# What Should I Sous Vide First?



## Preacher Man (May 30, 2019)

Just got my WiFi Sous Vide from @Inkbirdbbq in the mail yesterday evening. I'm totally new to Sous Vide and I'm asking for y'all's advice on a good inaugural cut of meat and recipe.


----------



## pc farmer (May 30, 2019)

I vote chuck roast, awesome hot roast beef sammies.  Follow Bears step by step.


----------



## chopsaw (May 30, 2019)

First cook I would do steak , but read up on the chuck roast medium rare . It's fantastic . This is one I did awhile ago .
https://www.smokingmeatforums.com/threads/first-long-sv-cook-chuck-roast.270657/

Or as roast beef and gravy .
https://www.smokingmeatforums.com/threads/chuck-roast-beef.281817/
Like farmer said , check bears steps . That what mine are based off of .


----------



## solman (May 30, 2019)

2nd vote for steak. keep it simple the first time. the serious eats website turned me onto sous vide years ago, and is a great resource to learn more than you ever wanted to know about steaks and sous vide: https://www.seriouseats.com/2015/06/food-lab-complete-guide-to-sous-vide-steak.html


----------



## scottma (May 30, 2019)

I'd also keep it simple.  Get some NY Strips...season them...bag them...and cook at 132 for 1.5-2 hours then sear in a hot cast iron pan or grill.


----------



## SmokinVOLfan (May 30, 2019)

How about some hot dogs?


----------



## daveomak (May 30, 2019)

The best results I've had is with fresh chicken breasts..  Add the meat to a zip bag, add seasonings and veggie stock..  Place a weight in the bottom of the bag so it doesn't float...  Clip the bag to the rim of the water oven leaving the top open so air gets expelled...   I sous-vide at 138 for 4 1/2 hours...  
They can be sliced for sandwiches, diced into salads, what ever...  delicious, tender and juicy...  
 USDA weights


----------



## johnmeyer (May 30, 2019)

I'm with daveomak on this one: chicken breasts. Why? Because the result is very different from what you can get with any other technique. The reason? Because you cook them at a completely different temperature from what you can do with normal cooking. Dave recommended 138° F, but I go just slightly higher at 142°. Either way, this is far below the finished temperature of 160°-165° recommended with normal cooking methods. You end up with a texture and taste that is much better than conventional cooking. I love using the chicken made this way as an ingredient in something else, like a chicken salad sandwich.

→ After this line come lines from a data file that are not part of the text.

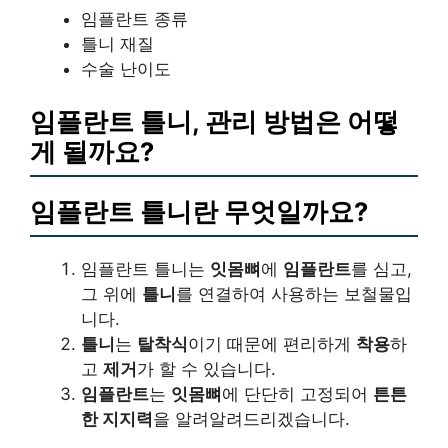
임플란트 종류
틀니 재질
수술 난이도
임플란트 틀니, 관리 방법은 어떻
게 될까요?
임플란트 틀니란 무엇일까요?
임플란트 틀니는
잇몸뼈
에
임플란트
를 심고,
그 위에
틀니
를 연결하여 사용하는 보철물입
니다.
틀니
는
탈착식
이기 때문에 편리하게
착용
하
고
제거
가 할 수 있습니다.
임플란트
는
잇몸뼈
에 단단히 고정되어
튼튼
한 지지력
을 알려알려드리겠습니다.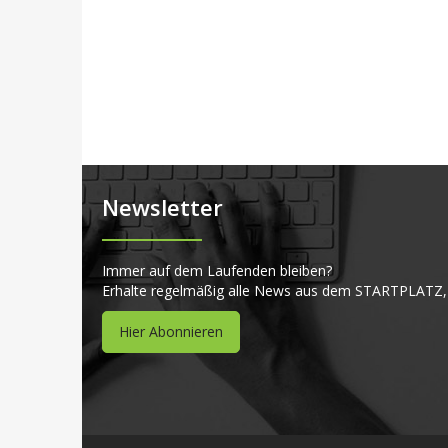
Newsletter
Immer auf dem Laufenden bleiben?
Erhalte regelmäßig alle News aus dem STARTPLATZ,
Hier Abonnieren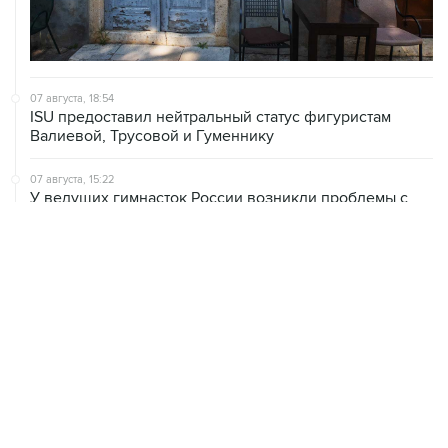
07 августа, 18:54
ISU предоставил нейтральный статус фигуристам
Валиевой, Трусовой и Гуменнику
07 августа, 15:22
У ведущих гимнасток России возникли проблемы с
визами в Хорватию на ЧЕ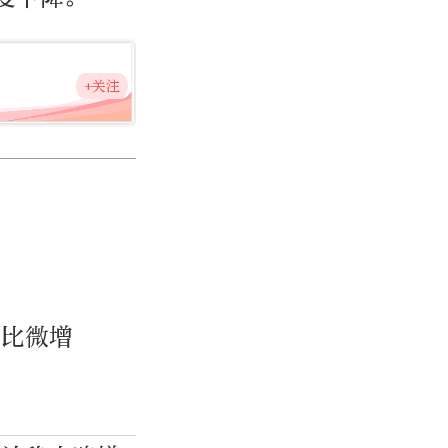
+关注
同比微增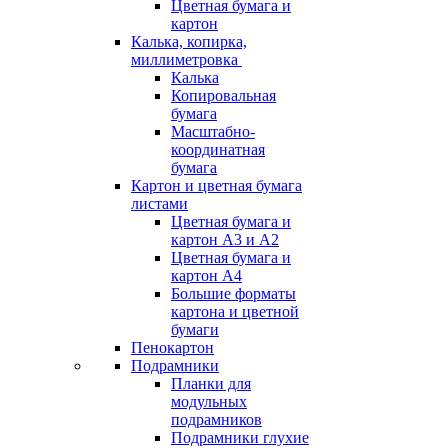
Цветная бумага и
картон
Калька, копирка,
миллиметровка
Калька
Копировальная
бумага
Масштабно-
координатная
бумага
Картон и цветная бумага
листами
Цветная бумага и
картон А3 и А2
Цветная бумага и
картон А4
Большие форматы
картона и цветной
бумаги
Пенокартон
Подрамники
Планки для
модульных
подрамников
Подрамники глухие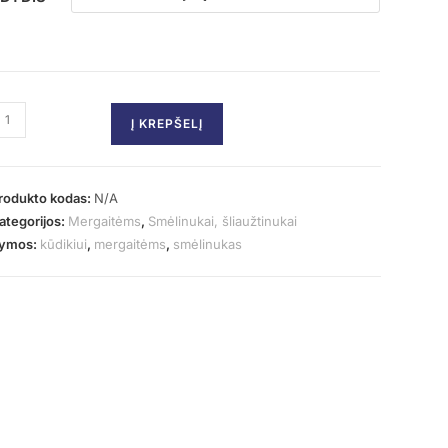
Į KREPŠELĮ
rodukto kodas:
N/A
ategorijos:
Mergaitėms
,
Smėlinukai, šliaužtinukai
ymos:
kūdikiui
,
mergaitėms
,
smėlinukas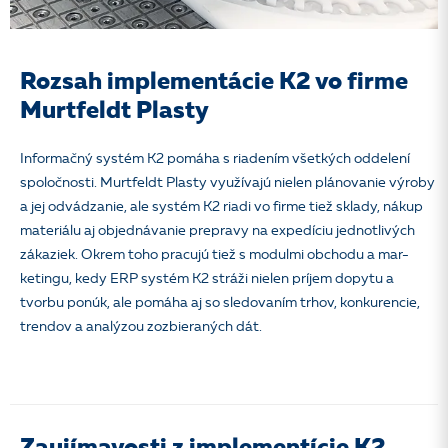
Rozsah implementácie K2 vo firme
Murtfeldt Plasty
Informačný systém K2 pomáha s riadením všetkých oddelení
spoločnosti. Murtfeldt
Plasty využívajú nielen plánovanie výroby
a jej odvádzanie, ale systém K2 riadi vo firme tiež sklady, nákup
materiálu aj objednávanie prepravy na expedíciu jednotlivých
zákaziek. Okrem toho pracujú tiež s modulmi obchodu a mar-
ketingu, kedy ERP systém K2 stráži nielen príjem dopytu a
tvorbu ponúk, ale pomáha aj so sledovaním trhov, konkurencie,
trendov a analýzou zozbieraných dát.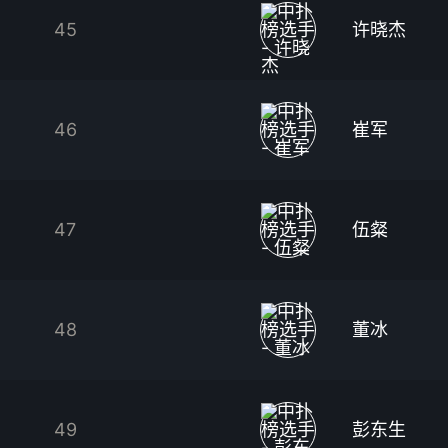
45
许晓杰
46
崔军
47
伍粲
48
董冰
49
彭东生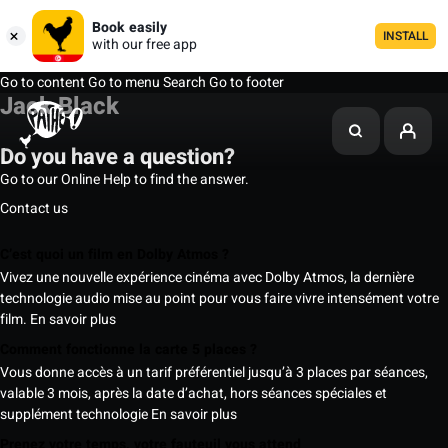
Book easily
INSTALL
with our free app
Go to content
Go to menu
Search
Go to footer
Jack Black
Do you have a question?
Go to our Online Help to find the answer.
Contact us
C’est quoi un film en Dolby Atmos ?
Vivez une nouvelle expérience cinéma avec Dolby Atmos, la dernière
technologie audio mise au point pour vous faire vivre intensément votre
film.
En savoir plus
Comment fonctionne la carte 5 places ?
Vous donne accès à un tarif préférentiel jusqu’à 3 places par séances,
valable 3 mois, après la date d’achat, hors séances spéciales et
supplément technologie
En savoir plus
Prenez votre temps, votre fauteuil vous attend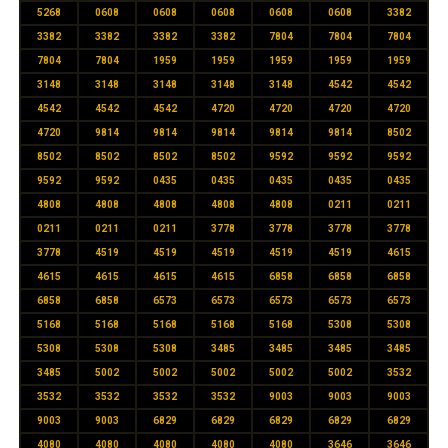
5268
0608
0608
0608
0608
0608
3382
3382
3382
3382
3382
7804
7804
7804
7804
7804
1959
1959
1959
1959
1959
3148
3148
3148
3148
3148
4542
4542
4542
4542
4542
4720
4720
4720
4720
4720
9814
9814
9814
9814
9814
8502
8502
8502
8502
8502
9592
9592
9592
9592
9592
0435
0435
0435
0435
0435
4808
4808
4808
4808
4808
0211
0211
0211
0211
0211
3778
3778
3778
3778
3778
4519
4519
4519
4519
4519
4615
4615
4615
4615
4615
6858
6858
6858
6858
6858
6573
6573
6573
6573
6573
5168
5168
5168
5168
5168
5308
5308
5308
5308
5308
3485
3485
3485
3485
3485
5002
5002
5002
5002
5002
3532
3532
3532
3532
3532
9003
9003
9003
9003
9003
6829
6829
6829
6829
6829
4080
4080
4080
4080
4080
3646
3646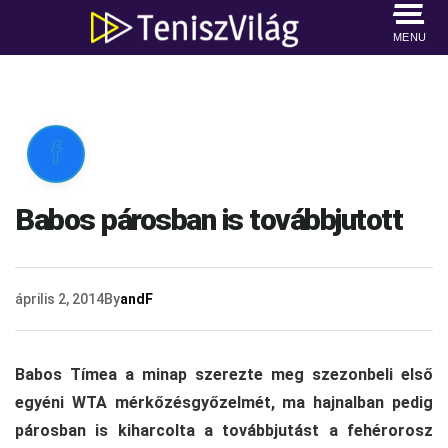
MENU

Babos párosban is továbbjutott
április 2, 2014
By
andF
Babos Tímea a minap szerezte meg szezonbeli első
egyéni WTA mérkőzésgyőzelmét, ma hajnalban pedig
párosban is kiharcolta a továbbjutást a fehérorosz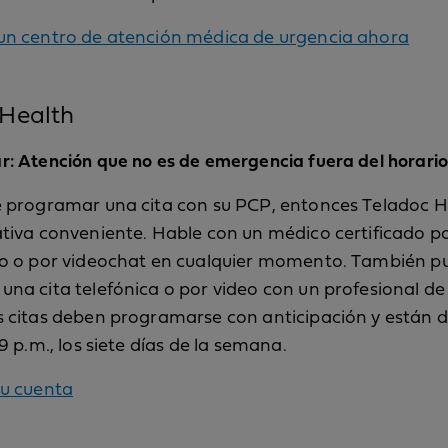
un centro de atención médica de urgencia ahora
 Health
: Atención que no es de emergencia fuera del horario
e programar una cita con su PCP, entonces Teladoc H
tiva conveniente. Hable con un médico certificado po
no o por videochat en cualquier momento. También p
na cita telefónica o por video con un profesional de
 citas deben programarse con anticipación y están d
9 p.m., los siete días de la semana.
su cuenta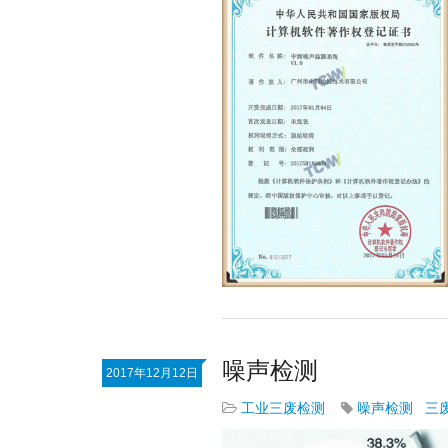
噪声检测
2017年12月12日
工业三废检测
噪声检测
三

I am less thrilled with doing steak this way, even though several people are recommending this. The main advantage of sous vide for a steak made from a good cut (e.g., ribeye) is really not the taste or texture, but the uniformity of doneness and the accuracy of the doneness. If you want medium rare, you will get exactly that result every single time you do it, no matter what, but if you can do that using conventional cooking you end up at pretty much the same place. Put another way, you obviously have to do the reverse sear, and once you do that, the results aren't remarkably different from conventional preparation, and you've taken hours to do what you used to do in fifteen minutes. The main reason for using sous vide for steaks is in restaurants, where they can have the steaks prepped and ready to do, and then only have to do the sear before serving.

If you want to do something with meat, look at some of Bearcarver's posts about doing extremely long cooks on less expensive, tough cuts of meat. He and others claim you can get wonderfully tender results. I haven't yet tried this, but I bet it works really well.

If you want to make recipes with raw eggs, you can pasteurize the eggs prior to using them in a recipe (like mayonnaise) and have a completely safe raw egg dish.

Here's a great site for getting more ideas for what to do with your new gadget:

Serious Eats Sous Vide Recipes


----------



## dr k (May 30, 2019)

I got mine yesterday as well and has been running great for testing since this morning.  I have back bacon that needs smoking this weekend so I'll smoke a chuck roast with the bacon a few hours then SV at 135*/30hrs.


----------



## xray (May 30, 2019)

My vote is for chicken breasts, for the same reasons as Dave and John mentioned.

If you’re really good at cooking a steak you will see marginal benefit from using SV. 

But you could also cook a steak straight from the freezer, it makes cooking dinner a breeze.  That’s where it shines when it comes to steak...all the fuss and prep is done in the beginning and you could pull out the steak and sear when dinner is convenient for you.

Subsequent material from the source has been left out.